» Entries supplied:
----------

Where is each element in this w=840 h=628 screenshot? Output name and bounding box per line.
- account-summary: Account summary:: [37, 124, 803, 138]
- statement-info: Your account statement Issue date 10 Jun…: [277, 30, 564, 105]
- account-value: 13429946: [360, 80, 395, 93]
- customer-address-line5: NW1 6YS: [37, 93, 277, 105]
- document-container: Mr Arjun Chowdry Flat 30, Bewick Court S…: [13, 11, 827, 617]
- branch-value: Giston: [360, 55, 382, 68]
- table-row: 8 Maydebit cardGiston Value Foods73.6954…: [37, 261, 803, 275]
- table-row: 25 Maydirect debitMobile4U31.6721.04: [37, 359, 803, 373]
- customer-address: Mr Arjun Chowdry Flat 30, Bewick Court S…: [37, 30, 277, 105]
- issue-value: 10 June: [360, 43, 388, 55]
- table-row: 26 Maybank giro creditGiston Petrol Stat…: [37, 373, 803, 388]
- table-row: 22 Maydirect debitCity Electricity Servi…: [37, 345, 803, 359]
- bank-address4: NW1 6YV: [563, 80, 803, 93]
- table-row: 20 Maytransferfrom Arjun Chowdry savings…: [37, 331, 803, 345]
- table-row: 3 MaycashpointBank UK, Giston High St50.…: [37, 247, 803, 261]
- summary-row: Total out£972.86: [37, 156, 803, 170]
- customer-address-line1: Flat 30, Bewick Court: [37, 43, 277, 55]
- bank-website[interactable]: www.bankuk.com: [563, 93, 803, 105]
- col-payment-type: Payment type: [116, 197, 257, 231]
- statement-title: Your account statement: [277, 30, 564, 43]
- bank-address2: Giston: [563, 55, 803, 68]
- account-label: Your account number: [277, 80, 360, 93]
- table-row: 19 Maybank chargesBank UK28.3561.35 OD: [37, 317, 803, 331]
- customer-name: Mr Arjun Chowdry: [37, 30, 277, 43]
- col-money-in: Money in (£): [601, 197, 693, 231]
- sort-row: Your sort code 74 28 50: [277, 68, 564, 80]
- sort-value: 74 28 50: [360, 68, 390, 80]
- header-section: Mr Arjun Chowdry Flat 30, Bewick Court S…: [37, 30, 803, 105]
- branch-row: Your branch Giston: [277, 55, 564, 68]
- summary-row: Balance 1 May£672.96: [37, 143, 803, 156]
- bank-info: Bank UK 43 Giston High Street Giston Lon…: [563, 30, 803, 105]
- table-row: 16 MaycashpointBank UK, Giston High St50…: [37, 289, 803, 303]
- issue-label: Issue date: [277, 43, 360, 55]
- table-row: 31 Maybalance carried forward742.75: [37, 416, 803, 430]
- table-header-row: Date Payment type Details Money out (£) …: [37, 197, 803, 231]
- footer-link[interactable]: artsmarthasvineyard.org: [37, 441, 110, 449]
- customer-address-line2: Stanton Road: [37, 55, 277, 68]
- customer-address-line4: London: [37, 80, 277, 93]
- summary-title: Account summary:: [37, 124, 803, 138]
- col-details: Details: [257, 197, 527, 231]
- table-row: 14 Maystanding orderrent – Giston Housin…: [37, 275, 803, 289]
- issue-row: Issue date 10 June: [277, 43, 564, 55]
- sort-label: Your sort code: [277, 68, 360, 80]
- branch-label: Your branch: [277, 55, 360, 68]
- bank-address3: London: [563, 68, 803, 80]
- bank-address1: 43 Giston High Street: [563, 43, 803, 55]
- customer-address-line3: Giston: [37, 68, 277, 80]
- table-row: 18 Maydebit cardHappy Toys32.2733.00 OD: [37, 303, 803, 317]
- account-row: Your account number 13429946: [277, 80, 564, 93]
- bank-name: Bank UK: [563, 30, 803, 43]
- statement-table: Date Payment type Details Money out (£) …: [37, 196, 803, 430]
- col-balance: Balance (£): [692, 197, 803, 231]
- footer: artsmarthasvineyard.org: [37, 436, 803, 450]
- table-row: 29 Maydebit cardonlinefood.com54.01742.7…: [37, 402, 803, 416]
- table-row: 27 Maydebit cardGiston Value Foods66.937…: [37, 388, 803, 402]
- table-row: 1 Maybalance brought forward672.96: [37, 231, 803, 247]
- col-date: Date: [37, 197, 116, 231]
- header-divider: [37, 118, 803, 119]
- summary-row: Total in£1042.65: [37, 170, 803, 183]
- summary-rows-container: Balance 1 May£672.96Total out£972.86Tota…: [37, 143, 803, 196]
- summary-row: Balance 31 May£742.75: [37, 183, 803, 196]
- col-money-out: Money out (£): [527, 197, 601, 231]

----------

Report back every line of the entries in which "header" occurs.

- header-section: Mr Arjun Chowdry Flat 30, Bewick Court S…: [37, 30, 803, 105]
- table-header-row: Date Payment type Details Money out (£) …: [37, 197, 803, 231]
- header-divider: [37, 118, 803, 119]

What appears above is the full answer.